Texas officials declare devastating dairy barn fire ‘accidental.’

A fire caused by an explosion at South Fork Dairy in Dimmitt, Texas critically wounded one farm worker and killed 18,000 dairy cows. Photo credit: Castro County Emergency Management

State officials have declared there was no foul play behind last week’s devastating dairy barn fire that left one farm worker severely injured and 18,000 dairy cows dead in Dimmitt, Texas.

Lead Castro County official Judge Mandy Gfeller elaborated on the findings, stating that investigators believe a piece of malfunctioning farm equipment caused the initial explosion. She says the exact cause is still under investigation. The fire started elsewhere on the farm before spreading to the dairy barn where most of the cows were waiting in holding pens to be milked, according to CBS affiliate KFDA in Amarillo.

The injured dairy worker, whose name has not been released, is in critical but stable condition. He was airlifted to UMC Hospital in Lubbock after fire crews rescued him from inside the barn during the fire.

Officials are calling this the deadliest cattle barn fire ever recorded, far eclipsing 2020 fire in upstate New York that killed 400 dairy cows.

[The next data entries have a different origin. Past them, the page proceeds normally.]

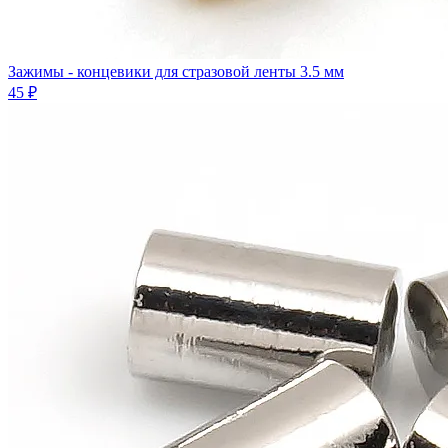
Зажимы - концевики для стразовой ленты 3.5 мм
45 ₽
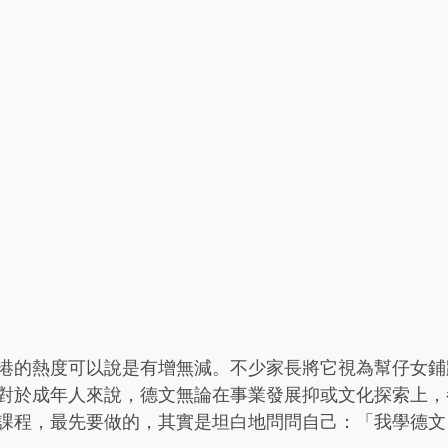
港的熱度可以說是有增無減。不少家長將它視為幫仔女鋪
對於成年人來說，德文無論在事業發展抑或文化探索上，
課程，最先要做的，其實是坦白地問問自己：「我學德文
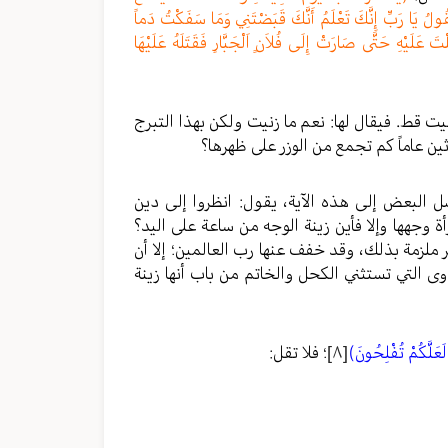
ُولُ يَا رَبِّ إِنَّكَ تَعْلَمُ أَنَّكَ قَبَضْتَنِي وَمَا سَفَكْتُ دَماً
تَ عَلَيْهِ حَتَّى صَارَتْ إِلَى فُلاَنٍ اَلْجَبَّارِ فَقَتَلَهُ عَلَيْهَا
يت قط. فيقال لها: نعم ما زنيت ولكن بهذا التبرج
ن عاماً كم تجمع من الوزر على ظهرها؟
ل البعض إلى هذه الآية، يقول: انظروا إلى دين
أة وجهها وإلا فأين زينة الوجه من ساعة على اليد؟
ر ملزمة بذلك، وقد خفف عنها رب العالمين؛ إلا أن
ى التي تستثني الكحل والخاتم من باب أنها زينة
لَعَلَّكُمْ تُفْلِحُونَ)
[٨]
؛ فلا تقل:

The April 10 explosion rocked the small agricultural community some 50 miles from Amarillo in the prairie of the Texas Panhandle. Castro County is the second highest-producing dairy county in the state. South Fork Dairy was ten times larger than the average Texas dairy operation; it opened just three years ago and employs some 50-60 workers. There had been a reported 19,000 Holstein and Jersey cows at the dairy before the fire.

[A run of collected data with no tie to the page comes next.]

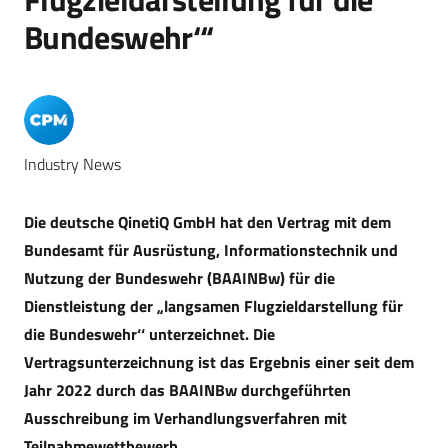
Bundeswehr‘“
Industry News
Die deutsche QinetiQ GmbH hat den Vertrag mit dem
Bundesamt für Ausrüstung, Informationstechnik und
Nutzung der Bundeswehr (BAAINBw) für die
Dienstleistung der „langsamen Flugzieldarstellung für
die Bundeswehr‘‘ unterzeichnet. Die
Vertragsunterzeichnung ist das Ergebnis einer seit dem
Jahr 2022 durch das BAAINBw durchgeführten
Ausschreibung im Verhandlungsverfahren mit
Teilnahmewettbewerb.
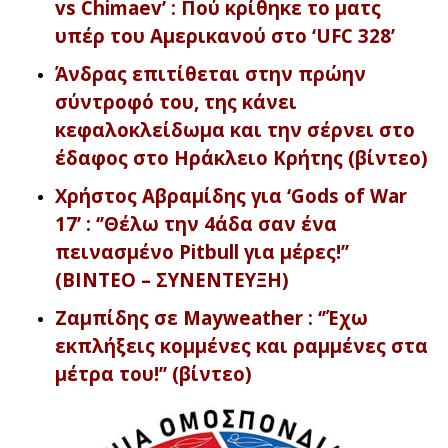
vs Chimaev’ : Πού κρίθηκε το ματς
υπέρ του Αμερικανού στο ‘UFC 328’
Άνδρας επιτίθεται στην πρώην
σύντροφό του, της κάνει
κεφαλοκλείδωμα και την σέρνει στο
έδαφος στο Ηράκλειο Κρήτης (βίντεο)
Χρήστος Αβραμίδης για ‘Gods of War
17’ : ‘’Θέλω την 4άδα σαν ένα
πεινασμένο Pitbull για μέρες!’’
(ΒΙΝΤΕΟ – ΣΥΝΕΝΤΕΥΞΗ)
Ζαμπίδης σε Mayweather : ‘’Έχω
εκπλήξεις κομμένες και ραμμένες στα
μέτρα του!’’ (βίντεο)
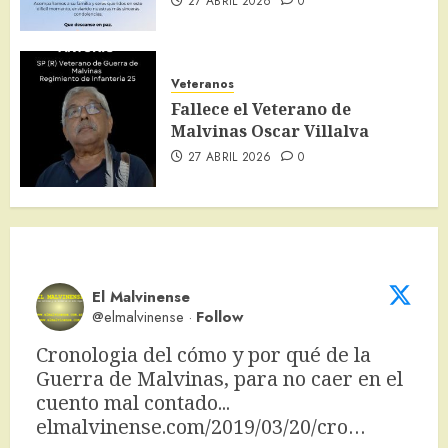
27 ABRIL 2026
0
Veteranos
Fallece el Veterano de
Malvinas Oscar Villalva
27 ABRIL 2026
0
El Malvinense
@elmalvinense
·
Follow
Cronologia del cómo y por qué de la 
Guerra de Malvinas, para no caer en el 
cuento mal contado... 
elmalvinense.com/2019/03/20/cro…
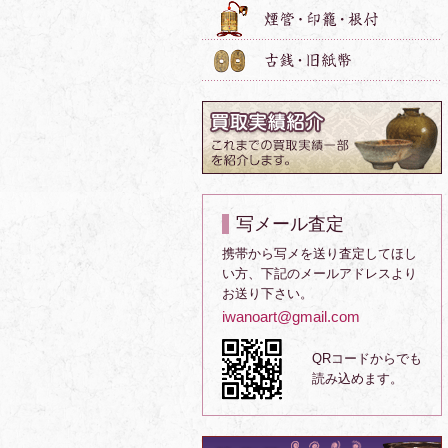
写メール査定
携帯から写メを送り査定してほし
い方、下記のメールアドレスより
お送り下さい。
iwanoart@gmail.com
QRコードからでも
読み込めます。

Judge Gfeller estimated the financial loss in the “tens of millions of dollars,” USA Today reports.

The tragedy fueled conspiracy rumors on social media. A slew of catastrophes at food processing plants and farms across the United States have made headlines the last few years, including farmland flooding in California’s Central Valley, two airplane crashes at food production facilities, and fires at multiple meatpacking plants. Blogger Gateway Pundit compiled a list of nearly 100 such events in 2022. That same year, Tucker Carlson Tonight hosted a segment on the topic, with guest Jason Rantz claiming, “You’ve got some people speculating that this might be an intentional way to disrupt the food supply.” After the show aired, a reporter from the network clarified that “we have found no evidence that these incidents are either intentional or connected.” Multiple news sources such as the Associated Press and Reuters conducted their own investigations and came to the same conclusion.

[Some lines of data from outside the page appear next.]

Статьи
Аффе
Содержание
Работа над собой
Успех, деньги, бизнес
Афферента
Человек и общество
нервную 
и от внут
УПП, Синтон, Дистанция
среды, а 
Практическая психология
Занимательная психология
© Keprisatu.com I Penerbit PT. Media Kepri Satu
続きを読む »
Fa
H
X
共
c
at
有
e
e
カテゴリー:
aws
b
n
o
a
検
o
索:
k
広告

This has not stopped online speculation about intentional sabotage designed to cause food shortages.

Texas produces over 7 million gallons of milk annually, making it the fourth-largest dairy producer in the nation behind Idaho, Wisconsin, and California. There are approximately 625,000 dairy cows and 319 Grade A dairies across Texas, in stats provided by the tradegroup Texas Association of Dairymen.